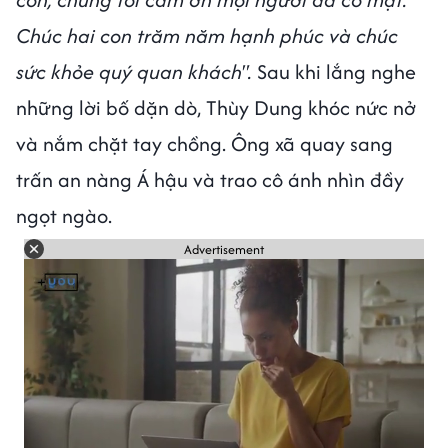
Chúc hai con trăm năm hạnh phúc và chúc
sức khỏe quý quan khách".
Sau khi lắng nghe
những lời bố dặn dò, Thùy Dung khóc nức nở
và nắm chặt tay chồng. Ông xã quay sang
trấn an nàng Á hậu và trao cô ánh nhìn đầy
ngọt ngào.
Advertisement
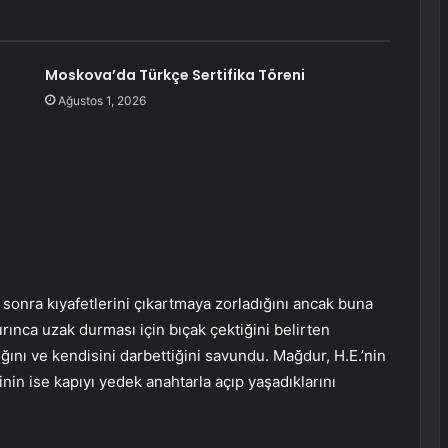
Moskova’da Türkçe Sertifika Töreni
Ağustos 1, 2026
onra kıyafetlerini çıkartmaya zorladığını ancak buna
ırınca uzak durması için bıçak çektiğini belirten
ını ve kendisini darbettiğini savundu. Mağdur, H.E.’nin
sinin ise kapıyı yedek anahtarla açıp yaşadıklarını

◇ ◇ ◇ ◇ ◇ ◇ ◇

Work to complete: Each entry above must be set down word for word; none of its pictures belong in the copy.

Task answer:
Chúc hai con trăm năm hạnh phúc và chúc
sức khỏe quý quan khách".
Sau khi lắng nghe
những lời bố dặn dò, Thùy Dung khóc nức nở
và nắm chặt tay chồng. Ông xã quay sang
trấn an nàng Á hậu và trao cô ánh nhìn đầy
ngọt ngào.
Advertisement
Moskova’da Türkçe Sertifika Töreni
Ağustos 1, 2026
onra kıyafetlerini çıkartmaya zorladığını ancak buna
ırınca uzak durması için bıçak çektiğini belirten
ını ve kendisini darbettiğini savundu. Mağdur, H.E.’nin
sinin ise kapıyı yedek anahtarla açıp yaşadıklarını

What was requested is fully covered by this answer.